小さな三葉虫の化石を昔持っていたこともあるが、眼の存在など気にも留めなかったが、この本の写真でははっきり見ることが出来ます。三葉虫類の最も古いもののひとつ、モロッコ産のファロタスピス(54000万年前)にも、既に大きな眼がついています。フォーティも、カンブリア紀が始まったほとんどすぐの時に動物間で多様な眼への進化が起こっている、と言っています。

ところで、三葉虫の眼はとても変わっていて、カルサイト(方解石)で出来ているのだという。他の動物は皆、柔らかいレンズを選んだのに対して、である。通常我々が手にすることが出来るカルサイトは白色だけれど、ゆっくり成長させて完璧な結晶にすれば透明になる。三葉虫の体は堅固な鎧の殻で出来ており、その殻と一続きの眼鏡のようにこの眼が据えられている。カルサイトの結晶は6面体になる性質があり、光は結晶軸に沿った方向にだけ通過させる。この結果、三葉虫の眼は6面体が多数集まった蜂の巣状になり、トンボなどの眼と同じ複眼を構成するのです。レンズが鉱物で出来ているがゆえに化石を見れば、この複眼のレンズの数まで数えることができるのだ。実際に数えてみると1個から数千個までの幅があるようだ。
この眼で何処を見ていたか?三葉虫の眼の視野の研究までなされている。レンズの要素である方解石の軸の方向を綿密に測定した結果、大多数は、全面を見るのでなく、前方と側面それに僅かだが後方を見ていたことが分かった。
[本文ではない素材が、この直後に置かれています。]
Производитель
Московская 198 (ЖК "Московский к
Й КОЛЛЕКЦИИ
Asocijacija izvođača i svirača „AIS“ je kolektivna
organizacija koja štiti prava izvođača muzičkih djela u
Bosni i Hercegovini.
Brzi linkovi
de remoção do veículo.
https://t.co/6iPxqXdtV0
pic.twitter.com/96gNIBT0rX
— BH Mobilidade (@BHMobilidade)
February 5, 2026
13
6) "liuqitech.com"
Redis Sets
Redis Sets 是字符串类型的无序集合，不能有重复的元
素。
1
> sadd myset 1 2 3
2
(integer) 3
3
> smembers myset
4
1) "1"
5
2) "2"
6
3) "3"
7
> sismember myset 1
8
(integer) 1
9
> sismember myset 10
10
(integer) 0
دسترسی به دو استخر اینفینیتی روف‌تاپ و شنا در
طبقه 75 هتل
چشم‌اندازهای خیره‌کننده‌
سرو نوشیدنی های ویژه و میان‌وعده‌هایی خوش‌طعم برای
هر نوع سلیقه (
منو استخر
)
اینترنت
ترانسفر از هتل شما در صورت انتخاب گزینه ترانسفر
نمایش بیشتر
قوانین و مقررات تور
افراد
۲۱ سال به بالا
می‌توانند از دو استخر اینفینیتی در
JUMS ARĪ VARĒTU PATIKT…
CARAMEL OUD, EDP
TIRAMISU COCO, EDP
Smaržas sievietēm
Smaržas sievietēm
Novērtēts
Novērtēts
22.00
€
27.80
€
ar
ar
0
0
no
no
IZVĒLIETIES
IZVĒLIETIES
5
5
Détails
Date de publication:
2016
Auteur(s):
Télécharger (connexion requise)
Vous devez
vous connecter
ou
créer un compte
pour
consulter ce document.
上部は全く見ていなかったようだ。多分海底に棲んでいたためだろう。
一方、全面を見るための巨大な眼を持った三葉虫も多く見つかっている。遊泳型の三葉虫である。著者は、このタイプについて、水槽で流線型をテストする実験まで行なっている。その結果、高速の遊泳が可能だったと言っている。

最初に眼を持った三葉虫は、眼も持たず、何の保護もない軟体動物を食べ放題だったろう。しかしそんなパラダイスは暫らくで終わりを告げた。強烈な淘汰圧により、急速に軟体動物が固い殻を防護用に持つようになった。一方、三葉虫のほうも強烈な顎を持つようになり、また、自身が捕食されるのを防ぐために、鎧と棘を身に纏うようになった…

興味尽きない話しがたくさんあるが、とりあえず、これくらいにしておこう。

Photo_64 Richard Fortey 著「三葉虫の謎」
実に多くのバリエーションを写真で見ることが出来る。
三葉虫は3億年にわたって存続した偉大な成功者である。
化石も多く得られ、構造や生態の詳細が次々と明かされつつある。
著者の三葉虫への並々ならぬ愛着心が伝わってくる。